» DIRECTIONS: If a line in the data below holds the word "NightHawk", include it in the count. Give only the final number.

» ENTRIES SHOWN:
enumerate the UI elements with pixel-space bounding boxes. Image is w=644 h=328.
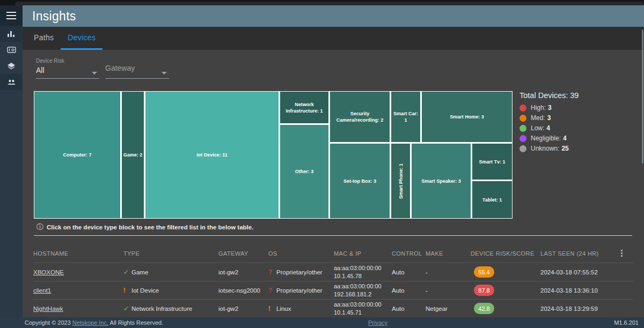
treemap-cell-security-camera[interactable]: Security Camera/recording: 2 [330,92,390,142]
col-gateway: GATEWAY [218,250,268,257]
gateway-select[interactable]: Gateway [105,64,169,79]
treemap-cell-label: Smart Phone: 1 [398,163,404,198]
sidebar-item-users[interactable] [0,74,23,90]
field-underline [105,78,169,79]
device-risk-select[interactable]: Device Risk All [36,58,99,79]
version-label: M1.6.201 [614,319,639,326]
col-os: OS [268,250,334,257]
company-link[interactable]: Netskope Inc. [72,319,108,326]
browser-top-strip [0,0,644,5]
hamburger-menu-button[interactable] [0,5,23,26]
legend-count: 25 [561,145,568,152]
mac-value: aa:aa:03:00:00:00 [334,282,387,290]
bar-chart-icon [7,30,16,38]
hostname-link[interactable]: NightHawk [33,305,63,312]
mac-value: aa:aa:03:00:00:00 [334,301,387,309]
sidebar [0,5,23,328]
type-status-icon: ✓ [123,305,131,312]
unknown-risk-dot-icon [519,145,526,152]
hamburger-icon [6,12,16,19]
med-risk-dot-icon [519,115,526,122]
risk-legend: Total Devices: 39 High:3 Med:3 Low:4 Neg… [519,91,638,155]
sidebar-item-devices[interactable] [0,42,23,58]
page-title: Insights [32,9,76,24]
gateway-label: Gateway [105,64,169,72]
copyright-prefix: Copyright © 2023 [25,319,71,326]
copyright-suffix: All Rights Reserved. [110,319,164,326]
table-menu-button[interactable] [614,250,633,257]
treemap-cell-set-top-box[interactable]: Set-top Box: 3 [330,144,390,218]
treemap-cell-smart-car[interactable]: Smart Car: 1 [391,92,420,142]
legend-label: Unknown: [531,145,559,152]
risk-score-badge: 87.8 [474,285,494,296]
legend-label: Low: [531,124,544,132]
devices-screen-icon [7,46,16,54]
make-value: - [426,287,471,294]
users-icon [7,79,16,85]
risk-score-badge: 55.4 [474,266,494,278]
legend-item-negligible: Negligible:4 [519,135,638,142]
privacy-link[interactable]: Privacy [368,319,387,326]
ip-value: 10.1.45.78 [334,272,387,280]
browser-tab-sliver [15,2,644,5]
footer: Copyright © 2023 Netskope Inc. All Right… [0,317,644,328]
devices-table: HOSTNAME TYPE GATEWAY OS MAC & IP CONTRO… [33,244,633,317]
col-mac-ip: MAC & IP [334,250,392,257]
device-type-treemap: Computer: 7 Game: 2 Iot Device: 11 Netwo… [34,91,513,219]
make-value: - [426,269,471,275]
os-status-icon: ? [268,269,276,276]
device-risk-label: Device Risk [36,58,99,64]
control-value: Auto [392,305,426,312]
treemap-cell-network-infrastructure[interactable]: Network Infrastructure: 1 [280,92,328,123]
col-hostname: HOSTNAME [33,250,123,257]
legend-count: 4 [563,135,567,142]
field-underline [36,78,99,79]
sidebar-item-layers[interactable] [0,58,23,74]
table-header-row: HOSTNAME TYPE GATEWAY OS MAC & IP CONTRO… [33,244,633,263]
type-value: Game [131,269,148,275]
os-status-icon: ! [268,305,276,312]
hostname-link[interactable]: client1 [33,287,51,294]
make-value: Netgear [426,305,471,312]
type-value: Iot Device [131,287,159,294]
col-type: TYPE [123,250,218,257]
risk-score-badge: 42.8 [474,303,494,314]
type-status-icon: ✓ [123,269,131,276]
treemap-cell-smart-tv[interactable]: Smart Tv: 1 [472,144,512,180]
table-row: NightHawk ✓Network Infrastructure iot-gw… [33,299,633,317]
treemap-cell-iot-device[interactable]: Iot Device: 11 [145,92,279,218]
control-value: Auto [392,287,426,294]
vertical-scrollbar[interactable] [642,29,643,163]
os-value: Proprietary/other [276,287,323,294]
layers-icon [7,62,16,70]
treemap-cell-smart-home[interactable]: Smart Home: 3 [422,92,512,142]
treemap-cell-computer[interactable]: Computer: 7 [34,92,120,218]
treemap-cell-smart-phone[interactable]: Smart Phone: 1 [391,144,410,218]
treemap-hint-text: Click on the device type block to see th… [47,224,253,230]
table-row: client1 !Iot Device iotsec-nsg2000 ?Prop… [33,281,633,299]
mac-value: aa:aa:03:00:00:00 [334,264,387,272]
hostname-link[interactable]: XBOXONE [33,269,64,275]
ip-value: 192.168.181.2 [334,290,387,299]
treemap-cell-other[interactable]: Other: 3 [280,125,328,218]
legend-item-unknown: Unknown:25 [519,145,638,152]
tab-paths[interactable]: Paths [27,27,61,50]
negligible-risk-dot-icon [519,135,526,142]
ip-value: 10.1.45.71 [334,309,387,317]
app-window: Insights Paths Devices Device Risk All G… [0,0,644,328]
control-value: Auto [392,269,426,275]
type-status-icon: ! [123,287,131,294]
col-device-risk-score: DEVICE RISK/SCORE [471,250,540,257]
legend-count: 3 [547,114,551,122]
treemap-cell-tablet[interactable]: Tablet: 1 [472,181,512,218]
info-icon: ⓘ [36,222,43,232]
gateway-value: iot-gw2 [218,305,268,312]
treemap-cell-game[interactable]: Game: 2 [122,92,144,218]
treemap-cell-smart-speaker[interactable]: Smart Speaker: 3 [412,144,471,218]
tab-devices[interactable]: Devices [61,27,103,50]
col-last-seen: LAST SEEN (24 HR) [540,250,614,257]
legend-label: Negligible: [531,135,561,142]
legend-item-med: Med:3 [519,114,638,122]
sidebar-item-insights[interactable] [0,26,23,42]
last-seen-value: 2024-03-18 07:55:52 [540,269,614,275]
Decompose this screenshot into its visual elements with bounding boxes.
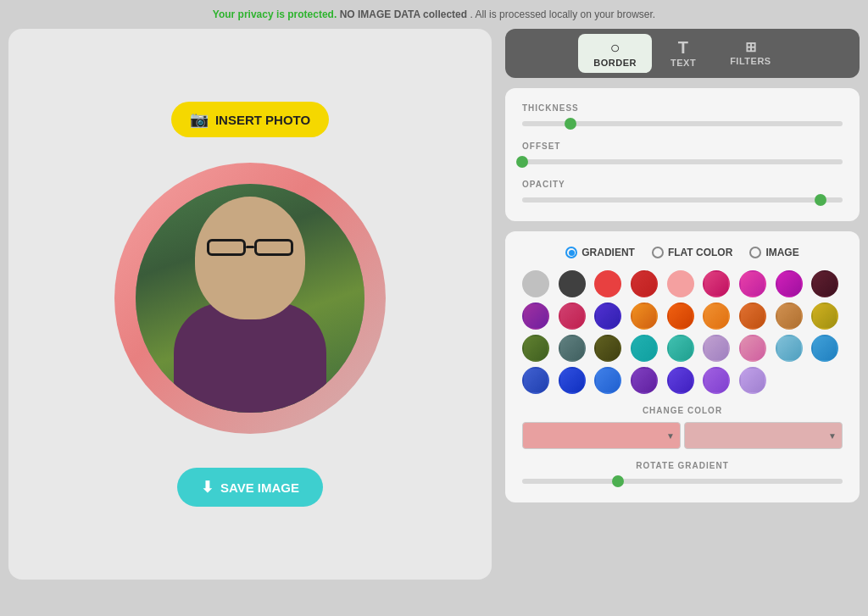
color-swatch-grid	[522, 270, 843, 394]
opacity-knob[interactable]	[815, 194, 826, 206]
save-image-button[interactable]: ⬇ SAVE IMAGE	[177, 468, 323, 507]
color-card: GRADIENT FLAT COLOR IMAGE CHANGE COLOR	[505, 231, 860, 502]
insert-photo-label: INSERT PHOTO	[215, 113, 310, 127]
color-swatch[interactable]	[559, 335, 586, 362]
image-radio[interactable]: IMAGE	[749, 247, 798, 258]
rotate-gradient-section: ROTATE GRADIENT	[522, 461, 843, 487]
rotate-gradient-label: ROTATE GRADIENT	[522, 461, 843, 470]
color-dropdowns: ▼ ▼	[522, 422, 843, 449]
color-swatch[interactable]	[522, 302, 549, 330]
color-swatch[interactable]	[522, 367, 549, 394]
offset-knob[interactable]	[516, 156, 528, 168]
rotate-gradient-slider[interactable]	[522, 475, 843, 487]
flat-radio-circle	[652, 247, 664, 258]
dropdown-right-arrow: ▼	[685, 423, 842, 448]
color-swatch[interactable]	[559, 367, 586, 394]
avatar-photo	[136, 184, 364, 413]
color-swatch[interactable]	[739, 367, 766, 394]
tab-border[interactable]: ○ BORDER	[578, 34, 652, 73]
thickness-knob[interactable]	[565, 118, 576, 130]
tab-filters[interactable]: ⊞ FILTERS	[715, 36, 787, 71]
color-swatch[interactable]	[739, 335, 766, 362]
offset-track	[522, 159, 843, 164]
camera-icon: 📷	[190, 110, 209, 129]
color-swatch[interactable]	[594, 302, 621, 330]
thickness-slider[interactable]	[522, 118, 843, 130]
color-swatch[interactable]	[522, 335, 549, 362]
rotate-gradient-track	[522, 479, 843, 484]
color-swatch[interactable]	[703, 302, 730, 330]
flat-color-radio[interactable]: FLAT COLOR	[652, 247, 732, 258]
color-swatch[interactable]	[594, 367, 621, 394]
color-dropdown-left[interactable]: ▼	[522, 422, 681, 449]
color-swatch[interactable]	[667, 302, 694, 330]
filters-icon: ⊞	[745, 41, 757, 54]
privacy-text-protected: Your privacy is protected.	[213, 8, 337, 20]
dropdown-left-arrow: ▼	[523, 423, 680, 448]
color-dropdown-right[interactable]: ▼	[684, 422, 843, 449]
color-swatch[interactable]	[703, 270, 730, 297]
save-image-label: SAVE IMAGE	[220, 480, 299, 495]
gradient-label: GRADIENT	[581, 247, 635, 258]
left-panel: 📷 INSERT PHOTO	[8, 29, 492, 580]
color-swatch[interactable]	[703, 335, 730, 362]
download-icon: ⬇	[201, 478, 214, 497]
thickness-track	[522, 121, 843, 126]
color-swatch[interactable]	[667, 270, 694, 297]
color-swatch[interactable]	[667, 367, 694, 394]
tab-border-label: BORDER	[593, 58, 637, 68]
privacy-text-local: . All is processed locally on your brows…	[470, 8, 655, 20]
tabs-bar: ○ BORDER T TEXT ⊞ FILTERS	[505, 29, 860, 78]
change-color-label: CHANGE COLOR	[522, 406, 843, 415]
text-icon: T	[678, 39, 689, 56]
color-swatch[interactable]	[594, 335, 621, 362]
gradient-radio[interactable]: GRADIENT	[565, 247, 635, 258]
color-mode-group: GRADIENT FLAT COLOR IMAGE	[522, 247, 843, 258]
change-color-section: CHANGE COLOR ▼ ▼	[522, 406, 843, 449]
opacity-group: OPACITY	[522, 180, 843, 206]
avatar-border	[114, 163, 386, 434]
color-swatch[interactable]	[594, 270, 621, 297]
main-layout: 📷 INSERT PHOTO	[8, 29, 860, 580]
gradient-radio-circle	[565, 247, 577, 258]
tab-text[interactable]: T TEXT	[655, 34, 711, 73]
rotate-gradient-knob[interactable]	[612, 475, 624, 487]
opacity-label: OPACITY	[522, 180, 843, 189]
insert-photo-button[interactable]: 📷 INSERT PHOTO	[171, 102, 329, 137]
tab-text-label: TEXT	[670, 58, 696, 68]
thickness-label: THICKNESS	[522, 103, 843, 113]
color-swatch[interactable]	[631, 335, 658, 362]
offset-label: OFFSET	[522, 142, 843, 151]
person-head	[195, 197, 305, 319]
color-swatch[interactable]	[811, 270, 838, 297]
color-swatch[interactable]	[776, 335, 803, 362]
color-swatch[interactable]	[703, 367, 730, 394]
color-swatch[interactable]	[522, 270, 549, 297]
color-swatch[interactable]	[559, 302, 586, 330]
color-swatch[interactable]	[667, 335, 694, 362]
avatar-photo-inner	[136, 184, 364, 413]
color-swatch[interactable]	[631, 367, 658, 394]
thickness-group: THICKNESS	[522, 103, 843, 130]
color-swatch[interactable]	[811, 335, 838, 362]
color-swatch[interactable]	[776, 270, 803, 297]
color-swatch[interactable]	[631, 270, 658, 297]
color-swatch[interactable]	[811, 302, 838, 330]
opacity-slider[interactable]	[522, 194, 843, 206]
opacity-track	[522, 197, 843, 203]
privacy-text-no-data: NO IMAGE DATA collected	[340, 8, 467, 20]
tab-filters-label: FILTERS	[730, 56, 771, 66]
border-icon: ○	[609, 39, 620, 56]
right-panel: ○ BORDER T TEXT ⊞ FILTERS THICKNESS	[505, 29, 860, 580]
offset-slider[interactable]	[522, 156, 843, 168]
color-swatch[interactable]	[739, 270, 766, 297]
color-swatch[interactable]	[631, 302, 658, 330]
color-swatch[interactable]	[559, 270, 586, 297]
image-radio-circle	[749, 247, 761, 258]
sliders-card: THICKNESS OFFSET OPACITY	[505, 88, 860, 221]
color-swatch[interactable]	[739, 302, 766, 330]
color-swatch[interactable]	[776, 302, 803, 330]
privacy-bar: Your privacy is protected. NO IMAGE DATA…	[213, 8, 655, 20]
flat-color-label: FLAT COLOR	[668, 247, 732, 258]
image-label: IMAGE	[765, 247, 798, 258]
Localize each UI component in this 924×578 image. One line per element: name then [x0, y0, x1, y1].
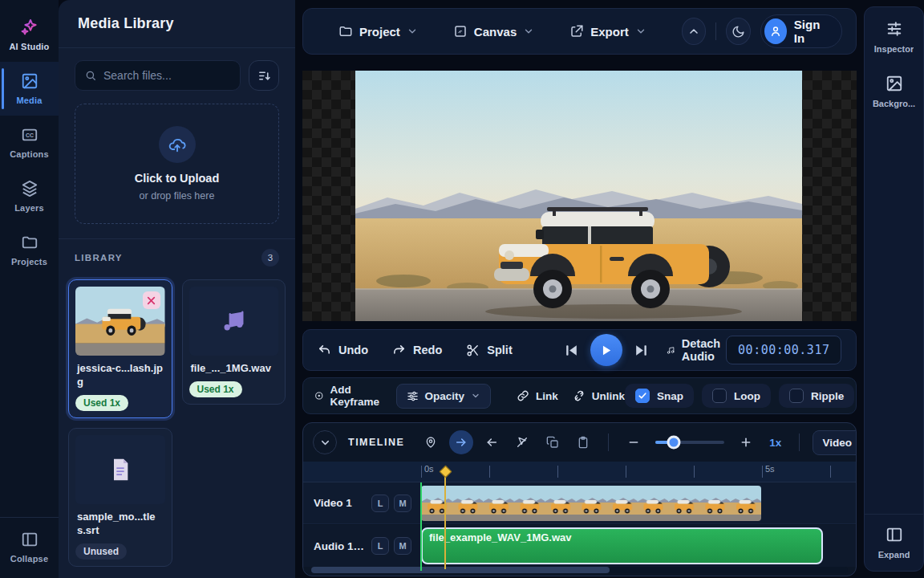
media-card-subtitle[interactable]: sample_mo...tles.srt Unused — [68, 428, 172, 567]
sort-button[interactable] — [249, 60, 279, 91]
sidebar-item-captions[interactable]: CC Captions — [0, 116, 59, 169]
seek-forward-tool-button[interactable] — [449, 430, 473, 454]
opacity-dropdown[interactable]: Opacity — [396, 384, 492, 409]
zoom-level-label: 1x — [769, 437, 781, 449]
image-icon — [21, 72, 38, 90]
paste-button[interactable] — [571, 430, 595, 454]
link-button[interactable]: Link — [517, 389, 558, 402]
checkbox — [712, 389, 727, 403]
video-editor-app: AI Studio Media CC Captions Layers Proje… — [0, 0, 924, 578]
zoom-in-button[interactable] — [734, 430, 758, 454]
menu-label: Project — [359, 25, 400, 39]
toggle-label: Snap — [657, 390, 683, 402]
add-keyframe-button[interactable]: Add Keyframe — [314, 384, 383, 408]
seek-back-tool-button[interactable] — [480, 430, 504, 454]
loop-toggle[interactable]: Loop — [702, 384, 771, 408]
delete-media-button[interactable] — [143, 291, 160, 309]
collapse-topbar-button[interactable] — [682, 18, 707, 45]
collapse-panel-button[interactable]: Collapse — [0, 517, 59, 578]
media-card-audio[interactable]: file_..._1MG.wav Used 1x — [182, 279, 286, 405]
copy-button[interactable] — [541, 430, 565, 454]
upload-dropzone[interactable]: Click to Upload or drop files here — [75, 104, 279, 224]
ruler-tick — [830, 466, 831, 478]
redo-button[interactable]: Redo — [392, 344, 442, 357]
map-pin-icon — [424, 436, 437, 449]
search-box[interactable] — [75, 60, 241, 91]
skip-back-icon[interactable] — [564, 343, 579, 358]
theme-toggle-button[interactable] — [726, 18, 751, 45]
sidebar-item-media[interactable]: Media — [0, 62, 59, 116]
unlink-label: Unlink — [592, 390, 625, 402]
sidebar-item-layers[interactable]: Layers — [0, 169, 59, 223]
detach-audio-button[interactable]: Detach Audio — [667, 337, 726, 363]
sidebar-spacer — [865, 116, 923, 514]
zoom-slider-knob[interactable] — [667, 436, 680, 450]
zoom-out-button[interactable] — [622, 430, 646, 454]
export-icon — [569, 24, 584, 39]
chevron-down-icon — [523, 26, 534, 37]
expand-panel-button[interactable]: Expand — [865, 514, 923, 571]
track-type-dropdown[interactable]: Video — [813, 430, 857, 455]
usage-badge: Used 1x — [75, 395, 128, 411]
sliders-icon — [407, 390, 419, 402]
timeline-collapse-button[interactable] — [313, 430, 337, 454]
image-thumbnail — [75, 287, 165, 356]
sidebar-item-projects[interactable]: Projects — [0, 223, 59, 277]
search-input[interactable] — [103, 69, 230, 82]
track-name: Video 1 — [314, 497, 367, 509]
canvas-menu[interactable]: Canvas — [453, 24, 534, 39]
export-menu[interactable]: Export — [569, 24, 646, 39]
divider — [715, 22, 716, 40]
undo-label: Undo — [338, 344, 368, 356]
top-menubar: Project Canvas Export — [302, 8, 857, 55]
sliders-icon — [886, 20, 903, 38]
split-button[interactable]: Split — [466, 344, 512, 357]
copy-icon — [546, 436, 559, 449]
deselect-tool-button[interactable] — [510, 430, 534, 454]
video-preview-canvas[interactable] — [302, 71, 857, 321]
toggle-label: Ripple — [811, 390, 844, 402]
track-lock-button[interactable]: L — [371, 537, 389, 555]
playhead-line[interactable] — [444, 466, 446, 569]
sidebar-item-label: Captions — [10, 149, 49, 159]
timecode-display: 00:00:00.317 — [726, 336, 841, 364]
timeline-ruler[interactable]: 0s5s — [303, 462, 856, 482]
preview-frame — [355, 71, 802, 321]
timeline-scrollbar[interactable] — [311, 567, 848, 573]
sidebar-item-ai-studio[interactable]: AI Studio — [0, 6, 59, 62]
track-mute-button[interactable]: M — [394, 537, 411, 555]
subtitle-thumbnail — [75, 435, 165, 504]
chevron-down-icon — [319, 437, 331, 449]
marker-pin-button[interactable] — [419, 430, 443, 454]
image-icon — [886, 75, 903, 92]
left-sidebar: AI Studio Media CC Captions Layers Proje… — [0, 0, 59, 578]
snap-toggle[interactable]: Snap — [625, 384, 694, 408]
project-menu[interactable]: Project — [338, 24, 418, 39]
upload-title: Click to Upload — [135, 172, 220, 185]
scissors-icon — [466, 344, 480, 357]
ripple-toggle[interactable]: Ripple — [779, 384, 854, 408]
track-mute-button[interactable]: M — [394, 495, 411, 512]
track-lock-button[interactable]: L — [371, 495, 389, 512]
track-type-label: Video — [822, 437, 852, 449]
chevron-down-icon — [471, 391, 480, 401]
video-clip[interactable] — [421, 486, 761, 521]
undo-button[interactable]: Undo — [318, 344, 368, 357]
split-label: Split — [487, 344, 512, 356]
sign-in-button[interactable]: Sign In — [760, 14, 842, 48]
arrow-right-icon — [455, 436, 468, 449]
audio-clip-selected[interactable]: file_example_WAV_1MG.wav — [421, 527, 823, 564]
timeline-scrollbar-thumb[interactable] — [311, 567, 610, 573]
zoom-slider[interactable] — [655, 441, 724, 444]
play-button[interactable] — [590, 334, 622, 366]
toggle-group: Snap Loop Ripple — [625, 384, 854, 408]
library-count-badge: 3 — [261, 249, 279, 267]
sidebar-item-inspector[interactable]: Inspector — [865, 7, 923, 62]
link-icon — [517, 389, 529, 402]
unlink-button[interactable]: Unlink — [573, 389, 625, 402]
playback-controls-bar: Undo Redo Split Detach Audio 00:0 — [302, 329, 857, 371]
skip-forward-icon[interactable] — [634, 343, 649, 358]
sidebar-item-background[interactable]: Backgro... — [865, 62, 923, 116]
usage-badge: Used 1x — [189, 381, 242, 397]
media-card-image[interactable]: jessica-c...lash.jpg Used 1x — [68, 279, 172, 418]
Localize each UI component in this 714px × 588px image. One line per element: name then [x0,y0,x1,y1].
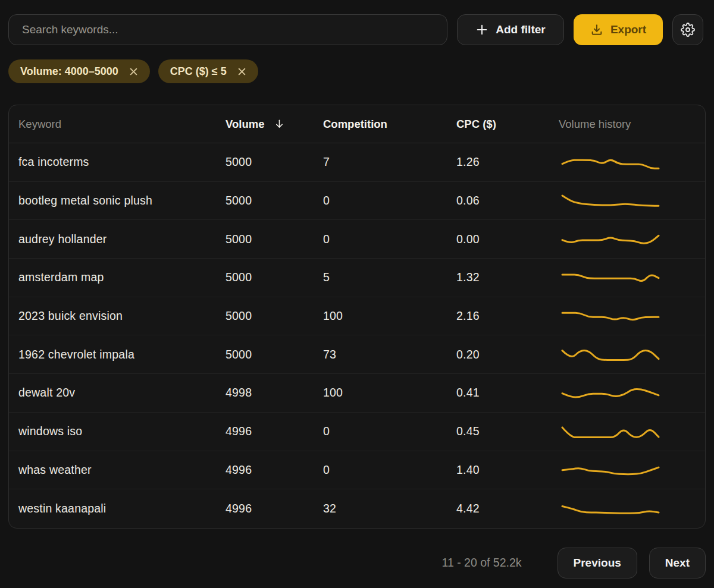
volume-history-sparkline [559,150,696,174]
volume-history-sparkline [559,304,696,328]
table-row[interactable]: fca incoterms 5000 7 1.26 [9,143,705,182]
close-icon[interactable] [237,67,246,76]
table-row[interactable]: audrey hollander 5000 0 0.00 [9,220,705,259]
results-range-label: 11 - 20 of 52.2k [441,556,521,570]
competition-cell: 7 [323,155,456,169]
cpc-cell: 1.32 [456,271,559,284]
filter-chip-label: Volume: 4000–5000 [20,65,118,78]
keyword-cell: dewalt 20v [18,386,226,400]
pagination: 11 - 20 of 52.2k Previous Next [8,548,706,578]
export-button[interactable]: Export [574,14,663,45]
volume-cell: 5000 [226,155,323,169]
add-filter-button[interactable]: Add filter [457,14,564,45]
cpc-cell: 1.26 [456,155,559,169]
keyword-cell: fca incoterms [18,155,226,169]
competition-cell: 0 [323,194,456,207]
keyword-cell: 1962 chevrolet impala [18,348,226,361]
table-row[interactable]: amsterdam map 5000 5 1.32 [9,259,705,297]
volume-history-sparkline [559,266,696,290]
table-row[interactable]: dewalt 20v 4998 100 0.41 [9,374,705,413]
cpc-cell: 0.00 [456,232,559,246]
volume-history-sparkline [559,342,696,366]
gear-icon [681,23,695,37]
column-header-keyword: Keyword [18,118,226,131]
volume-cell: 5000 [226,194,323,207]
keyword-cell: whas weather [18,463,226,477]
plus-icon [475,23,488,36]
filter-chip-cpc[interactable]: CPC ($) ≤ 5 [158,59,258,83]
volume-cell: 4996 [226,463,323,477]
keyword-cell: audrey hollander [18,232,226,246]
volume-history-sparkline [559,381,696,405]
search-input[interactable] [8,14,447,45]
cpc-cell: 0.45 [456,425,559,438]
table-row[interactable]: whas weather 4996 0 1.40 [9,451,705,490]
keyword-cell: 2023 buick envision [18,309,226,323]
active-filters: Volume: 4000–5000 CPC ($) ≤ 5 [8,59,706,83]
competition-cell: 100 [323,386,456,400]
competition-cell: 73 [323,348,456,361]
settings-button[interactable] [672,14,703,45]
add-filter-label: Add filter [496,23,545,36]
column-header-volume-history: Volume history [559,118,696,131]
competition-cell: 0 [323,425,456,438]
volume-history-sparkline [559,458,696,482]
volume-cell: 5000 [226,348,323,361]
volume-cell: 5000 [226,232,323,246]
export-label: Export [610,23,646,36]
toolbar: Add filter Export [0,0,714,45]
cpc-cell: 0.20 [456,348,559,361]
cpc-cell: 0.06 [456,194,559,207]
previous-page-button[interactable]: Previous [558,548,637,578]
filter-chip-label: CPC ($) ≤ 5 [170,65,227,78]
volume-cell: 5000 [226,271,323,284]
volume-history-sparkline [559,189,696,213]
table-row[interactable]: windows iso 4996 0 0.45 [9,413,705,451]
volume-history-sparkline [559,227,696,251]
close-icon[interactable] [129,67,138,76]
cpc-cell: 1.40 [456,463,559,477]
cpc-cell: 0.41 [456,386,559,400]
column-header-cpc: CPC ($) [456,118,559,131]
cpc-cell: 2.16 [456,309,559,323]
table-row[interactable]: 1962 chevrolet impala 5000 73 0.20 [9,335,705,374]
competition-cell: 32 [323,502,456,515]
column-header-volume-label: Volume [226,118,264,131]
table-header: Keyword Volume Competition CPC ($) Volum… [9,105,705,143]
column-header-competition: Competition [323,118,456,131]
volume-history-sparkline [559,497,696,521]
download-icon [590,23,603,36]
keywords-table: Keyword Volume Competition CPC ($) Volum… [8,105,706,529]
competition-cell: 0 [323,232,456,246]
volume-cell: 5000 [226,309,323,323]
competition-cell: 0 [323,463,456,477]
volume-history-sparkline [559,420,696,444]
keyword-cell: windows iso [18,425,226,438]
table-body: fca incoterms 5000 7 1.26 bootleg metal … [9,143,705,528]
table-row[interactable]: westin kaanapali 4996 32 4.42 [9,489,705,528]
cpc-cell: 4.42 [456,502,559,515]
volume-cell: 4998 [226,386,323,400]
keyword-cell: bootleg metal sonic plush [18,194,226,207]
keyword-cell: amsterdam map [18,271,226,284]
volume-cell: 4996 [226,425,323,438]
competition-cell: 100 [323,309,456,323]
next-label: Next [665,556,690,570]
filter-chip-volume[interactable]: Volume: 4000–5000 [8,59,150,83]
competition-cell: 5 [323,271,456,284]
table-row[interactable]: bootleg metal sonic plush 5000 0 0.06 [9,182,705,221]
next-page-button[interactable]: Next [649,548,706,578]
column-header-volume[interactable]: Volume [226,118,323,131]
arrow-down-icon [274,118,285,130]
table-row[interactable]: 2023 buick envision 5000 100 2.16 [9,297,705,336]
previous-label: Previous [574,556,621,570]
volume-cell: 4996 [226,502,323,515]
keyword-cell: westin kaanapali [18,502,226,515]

» ANSWER TO THIS TASK: 2